As people grow weary, their tolerance for those perceived not to be making sacrifices comparable to their own will decrease

Gardai at a checkpoint on O’Connell Bridge  in Dublin this week. Photograph: Gareth Chaney/Collins

Gardai at a checkpoint on O’Connell Bridge in Dublin this week. Photograph: Gareth Chaney/Collins

 

Few law reform proposals have had a shelf-life shorter than the Government proposal to crack down on outdoor drinking by groups of two.

Minister for Health Stephen Donnelly brought a memo to Cabinet on Tuesday which proposed making it an offence, punishable by an €80 fine, for two or more people to gather outdoors where one of them was drinking alcohol. But amid resistance from the Green Party and Fine Gael, the plan was withdrawn. An earlier proposal that would have banned pubs from serving takeaway drinks had earlier been put aside.

Both ideas had drawn scorn from publicans and ridicule from those who believe the Government was over-reacting to a small number of instances highlighted on social media of young people congregating in large numbers near takeaway pubs, in Dublin in particular.

It’s undeniably true that it would make more sense for gardaí to enforce existing rules to break up any gatherings deemed in breach of public health rules without denying publicans the one source of income some of them retain. Yet even acknowledging that Covid-19 is less likely to spread outdoors than inside – and that it would therefore be an error to push drinkers towards house parties – the public disquiet over outdoors drinking is rooted in a real public concern.
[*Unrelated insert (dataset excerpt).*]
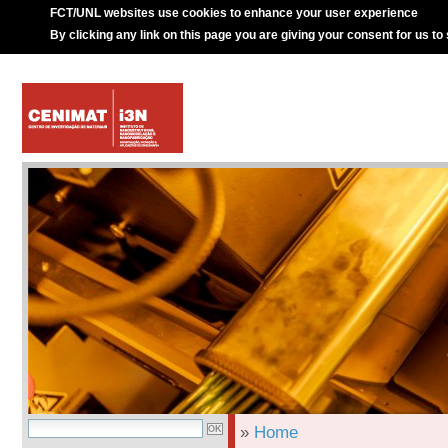
FCT/UNL websites use cookies to enhance your user experience
By clicking any link on this page you are giving your consent for us to
»
Home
The “all in this together” spirit of the first lockdown is clearly fraying a little at the edges as people tire of restrictions on their movement. That’s understandable. People are stressed, on edge, and yearn for a time when they can see loved ones and resume something like normal life again.

Young people having a drink on the street are hardly the enemy – they surely believe they are behaving responsibly, and the prevalence of the problem may not be all that widespread – but as people grow weary, their tolerance for those perceived not to be making sacrifices comparable to their own will decrease. The anger directed at those deemed not to be observing the spirit of the current lockdown by drinking in groups outside pubs last weekend is striking evidence of that.

These questions are acutely urgent given the early signs of an apparent reversal in recent days of the trend on newly-reported Covid-19 cases, which have been creeping upwards again. Having spent more than three weeks in lockdown, it’s critical that progress be maintained and that infection rates be brought to the lowest possible level before the planned easing of restrictions in early December.

If that is to be achieved, a sense of shared sacrifice and real social solidarity is vital. Most people instinctively understand that and act accordingly. But when that spirit is breached, the State has a duty first to inform and educate but also to enforce the extraordinary rules it has adopted in the interests of public health.